While talking with Jonathan Gennick from Manning, he said that the first time he heard about the term “harness” was in the context of horses. Let me explain. A horse is powerful on its own, but useless for farming without a harness. The straps and reins let you direct its strength toward useful work. The same applies to LLMs.
The model has intelligence. But without tools, memory, state, guardrails, and orchestration, you cannot put it to work reliably.
LangChain offers the clearest definition. An agent equals a model plus a harness. The harness is every piece of code, configuration, and execution logic that is not the model itself [1].
A basic agent, as we know it so far, is just a model, a prompt, tools, and a planning loop. A harness extends this by adding memory systems, guardrails, advanced orchestration, context engineering, and multi-agent coordination.
Usually, it also includes a serving layer that connects the agent to various user interfaces, such as terminal apps, web dashboards, IDE plugins, and messaging apps like Telegram.
Ultimately, a harness is a term for building real software applications using LLMs or other models as the operating system.

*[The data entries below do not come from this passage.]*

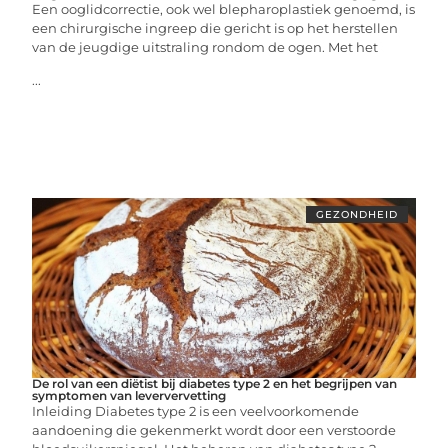
Een ooglidcorrectie, ook wel blepharoplastiek genoemd, is
een chirurgische ingreep die gericht is op het herstellen
van de jeugdige uitstraling rondom de ogen. Met het
...
GEZONDHEID
De rol van een diëtist bij diabetes type 2 en het begrijpen van
symptomen van leververvetting
Inleiding Diabetes type 2 is een veelvoorkomende
aandoening die gekenmerkt wordt door een verstoorde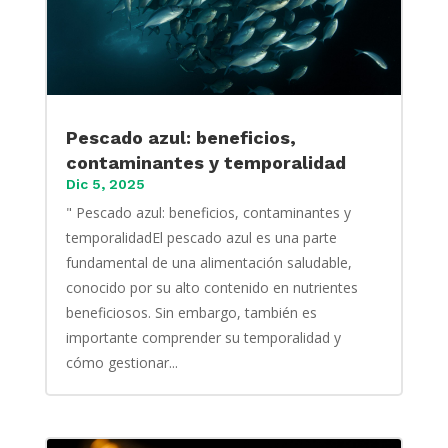
Pescado azul: beneficios,
contaminantes y temporalidad
Dic 5, 2025
" Pescado azul: beneficios, contaminantes y
temporalidadEl pescado azul es una parte
fundamental de una alimentación saludable,
conocido por su alto contenido en nutrientes
beneficiosos. Sin embargo, también es
importante comprender su temporalidad y
cómo gestionar...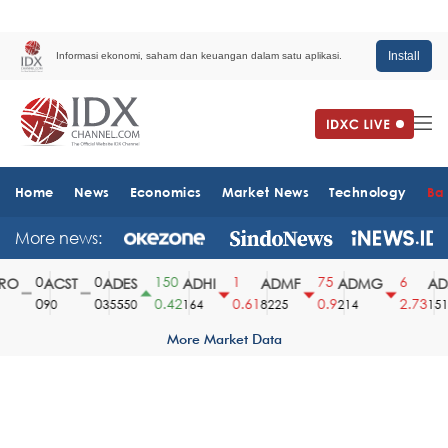
Install
Informasi ekonomi, saham dan keuangan dalam satu aplikasi.
Home
News
Economics
Market News
Technology
Ba
More news:
0
0
150
1
75
6
O
ACST
ADES
ADHI
ADMF
ADMG
ADM
0
0
0.42
0.61
0.9
2.73
90
35550
164
8225
214
1510
More Market Data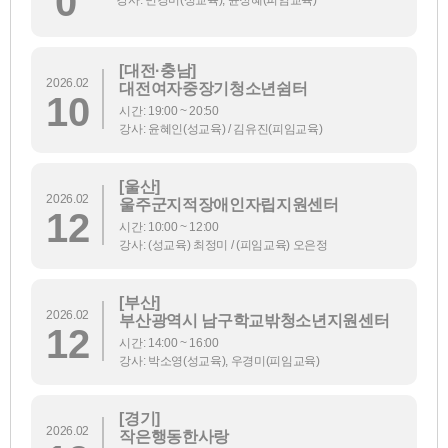
0
[대전·충남]
2026.02
대전여자중장기청소년쉼터
10
시간: 19:00 ~ 20:50
강사: 윤혜인(성교육) / 김유진(피임교육)
[울산]
2026.02
울주군지적장애인자립지원센터
12
시간: 10:00 ~ 12:00
강사: (성교육) 최정미 / (피임교육) 오은정
[부산]
2026.02
부산광역시 남구학교밖청소년지원센터
12
시간: 14:00 ~ 16:00
강사: 박소영(성교육), 우경미(피임교육)
[경기]
2026.02
작은행동한사랑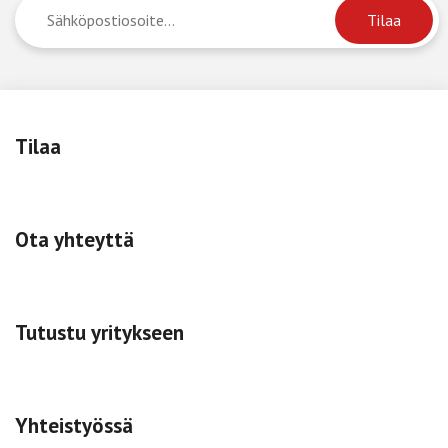
Tilaa
Ota yhteyttä
Tutustu yritykseen
Yhteistyössä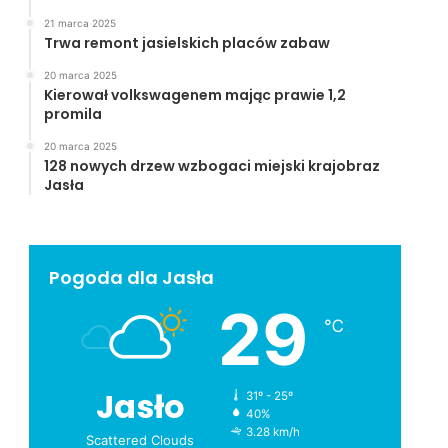
21 marca 2025
Trwa remont jasielskich placów zabaw
20 marca 2025
Kierował volkswagenem mając prawie 1,2
promila
20 marca 2025
128 nowych drzew wzbogaci miejski krajobraz
Jasła
Pogoda dla Jasła
29
℃
Jasło
31º - 25º
40%
3.28 km/h
Scattered Clouds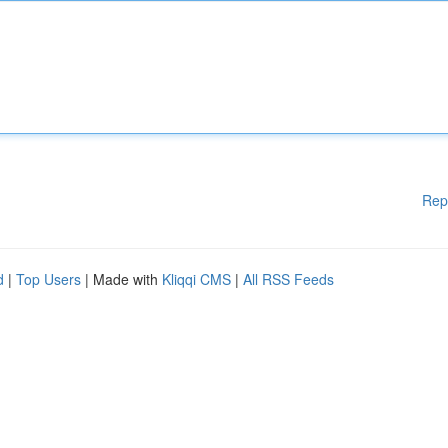
Rep
d
|
Top Users
| Made with
Kliqqi CMS
|
All RSS Feeds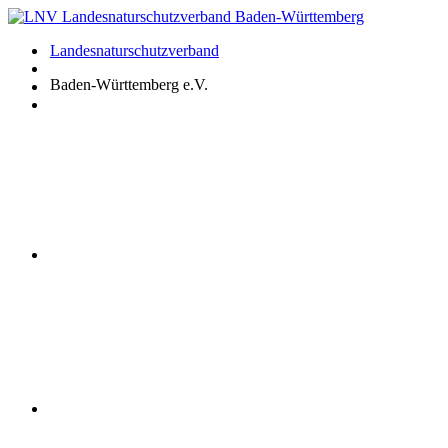
Zum
Inhalt
Landesnaturschutzverband
springen
Baden-Württemberg e.V.
Youtube
Instagram
Facebook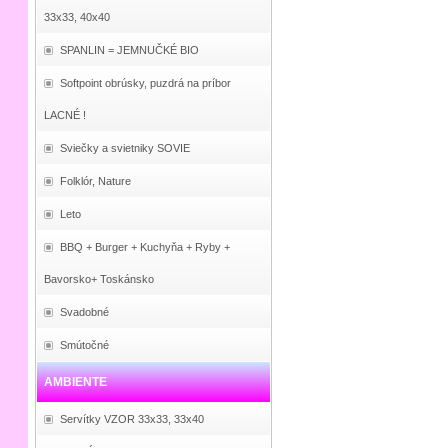
33x33, 40x40
SPANLIN = JEMNUČKÉ BIO
Softpoint obrúsky, puzdrá na príbor
LACNÉ !
Sviečky a svietniky SOVIE
Folklór, Nature
Leto
BBQ + Burger + Kuchyňa + Ryby +
Bavorsko+ Toskánsko
Svadobné
Smútočné
AMBIENTE
Servítky VZOR 33x33, 33x40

Applications like Claude Code, OpenCode, OpenClaw, and Codex are all harnesses. You could swap the model inside them, but the real engineering value lives in the harness itself.

This introduces three distinct levels of engineering. Prompt engineering crafts the instructions. Context engineering dictates what goes into the context window and when.
Harness engineering is the full application and infrastructure. It controls when context loads, which tools are available, which actions are allowed, and how failures are handled. Each level encompasses the previous one [3].
Now that you understand what a harness is, the next step is to explore the internal architecture and see how these pieces connect.
The Anatomy of a Harness
A complete harness consists of the LLM, tools, a planning loop, context engineering, a sandbox, memory, an orchestration layer, and a serving layer. In other words, everything that has been hovering within the AI space is finally falling into one beautiful system.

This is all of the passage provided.